Though Delta hasn’t updated their fleet page to include a seat-map for the A220, SeatGuru has released a preview.

The Routes

Taking a look at the routes, it’s clear that Delta is taking the fight directly to competitors by offering flights between their hubs (SLC, DTW, MSP) and IAH and DFW.

Via Great Circle Mapper

Compared to the truly depressing impression that American’s 737-MAX has left on the masses, having a markedly more comfortable ride available should turn some heads. I can’t wait to see this plane replace regional jets in the future. Delta made a brilliant decision in being the first US carrier to fly this beauty!

Domestic #DeltaOne on a Boeing 777-200

Earlier this year I used one of my 2017 Upgrade Certificates to experience Delta One when flying from LAX to ATL, more recently, I was able to secure a similar upgrade from ATL to LAX. Unlike the Boeing 767 I experienced before, I had a chance to fly one of Delta’s longer-range Boeing 777s. In fact, with a little poking around, I was able to find out that the Boeing 777-200LR that took me from Atlanta to Los Angeles (DL546) was continuing on from Los Angeles to Sydney (DL41).
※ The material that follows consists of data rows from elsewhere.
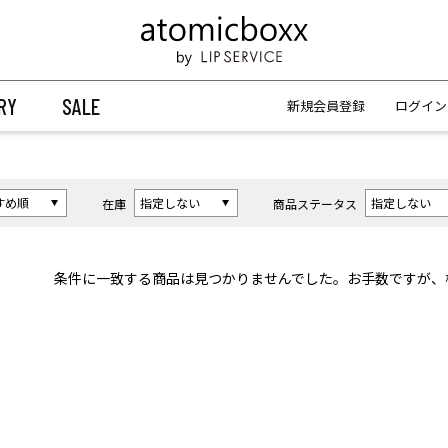
【重要】予約商品のお支払い方法（代金引換）変更に関するお知らせ
【重要】予約商品のお支払い方法（代金引換）変更に関するお知らせ
RY
SALE
新規会員登録
ログイン
在庫
商品ステータス
条件に一致する商品は見つかりませんでした。お手数ですが、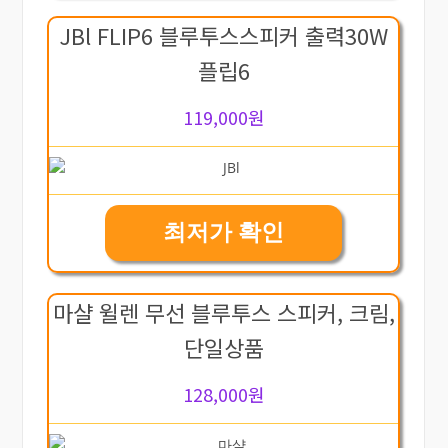
JBl FLIP6 블루투스스피커 출력30W
플립6
119,000원
최저가 확인
마샬 윌렌 무선 블루투스 스피커, 크림,
단일상품
128,000원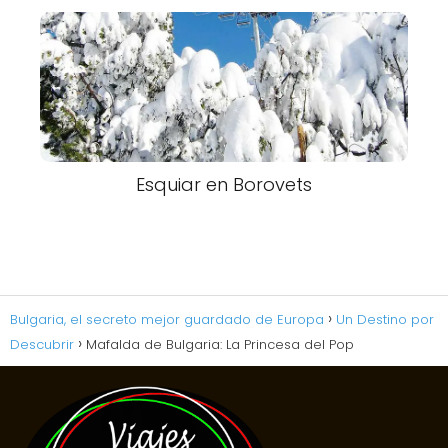
Esquiar en Borovets
Bulgaria, el secreto mejor guardado de Europa
Un Destino por
Descubrir
Mafalda de Bulgaria: La Princesa del Pop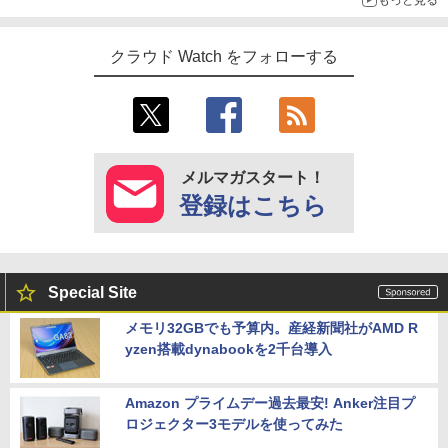
クラウド Watch をフォローする
メルマガスタート！
登録はこちら
Special Site
メモリ32GBでも予算内。産経新聞社がAMD R
yzen搭載dynabookを2千台導入
Amazon プライムデー過去最安! Anker注目プ
ロジェクター3モデルを使ってみた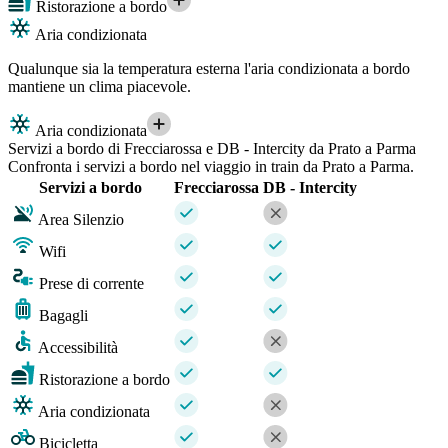
Ristorazione a bordo
Aria condizionata
Qualunque sia la temperatura esterna l'aria condizionata a bordo
mantiene un clima piacevole.
Aria condizionata
Servizi a bordo di Frecciarossa e DB - Intercity da Prato a Parma
Confronta i servizi a bordo nel viaggio in train da Prato a Parma.
Servizi a bordo
Frecciarossa
DB - Intercity
Area Silenzio
Wifi
Prese di corrente
Bagagli
Accessibilità
Ristorazione a bordo
Aria condizionata
Bicicletta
Via the Great Circle Mapper

The Plane

The Boeing 777-200LR (noted as “77B” on Delta’s website) has two Delta One cabins. The main Delta One cabin consists of 7 rows arranged in a 1-2-1 configuration, with the second cabin consisting of 3 rows in the same configuration.
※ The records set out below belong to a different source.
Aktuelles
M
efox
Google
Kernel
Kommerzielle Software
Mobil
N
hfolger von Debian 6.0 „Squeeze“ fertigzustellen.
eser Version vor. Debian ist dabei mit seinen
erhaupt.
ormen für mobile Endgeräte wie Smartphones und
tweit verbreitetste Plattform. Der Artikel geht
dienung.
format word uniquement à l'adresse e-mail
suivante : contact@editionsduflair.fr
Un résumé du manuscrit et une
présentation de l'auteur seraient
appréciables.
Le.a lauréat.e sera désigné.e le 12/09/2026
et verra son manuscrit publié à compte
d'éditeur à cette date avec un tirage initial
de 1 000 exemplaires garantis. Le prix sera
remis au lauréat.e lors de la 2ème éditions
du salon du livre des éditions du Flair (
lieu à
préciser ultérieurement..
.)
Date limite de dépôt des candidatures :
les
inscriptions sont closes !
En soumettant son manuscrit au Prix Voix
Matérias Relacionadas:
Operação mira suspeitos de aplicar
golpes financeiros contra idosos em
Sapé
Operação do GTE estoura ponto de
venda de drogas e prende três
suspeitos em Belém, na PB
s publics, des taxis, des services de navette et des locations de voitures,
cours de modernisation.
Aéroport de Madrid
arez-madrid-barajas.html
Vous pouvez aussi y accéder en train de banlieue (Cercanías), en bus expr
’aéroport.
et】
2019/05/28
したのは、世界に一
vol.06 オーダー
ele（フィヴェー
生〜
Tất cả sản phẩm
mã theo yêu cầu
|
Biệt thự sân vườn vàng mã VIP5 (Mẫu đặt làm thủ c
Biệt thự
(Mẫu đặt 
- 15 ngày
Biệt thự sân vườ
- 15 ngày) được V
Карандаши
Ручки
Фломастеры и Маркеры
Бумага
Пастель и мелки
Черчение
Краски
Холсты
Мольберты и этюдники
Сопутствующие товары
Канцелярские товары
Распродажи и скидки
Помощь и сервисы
Delta’s B777-200LR Seatmap

As with the B764 I flew earlier this year from LAX to ATL, the B772 also had individual air-vents over the seats. Though they are not easily accessible due to the height of the cabin (such a first world problem!), they have impressive air flow and do a good job of maintaining comfort for the passengers.

The Seat

The seats on this flight were among the more comfortable that I have experienced of Delta’s lie-flat offerings. Not only was the massage function present and functional, there was much more privacy than what I had on the B764.

Overall Impression

I can’t speak highly enough of the Delta One experience on the triple-7. It offers a considerably more comfortable ride than the 767. As I was flying alone, the privacy of the herringbone configuration of the cabin was greatly appreciated. If you are flying with someone, I would suggest you fly the Airbus A330, instead, as the reverse-herringbone allows you to maintain a conversation if you sit in the middle section of the cabin.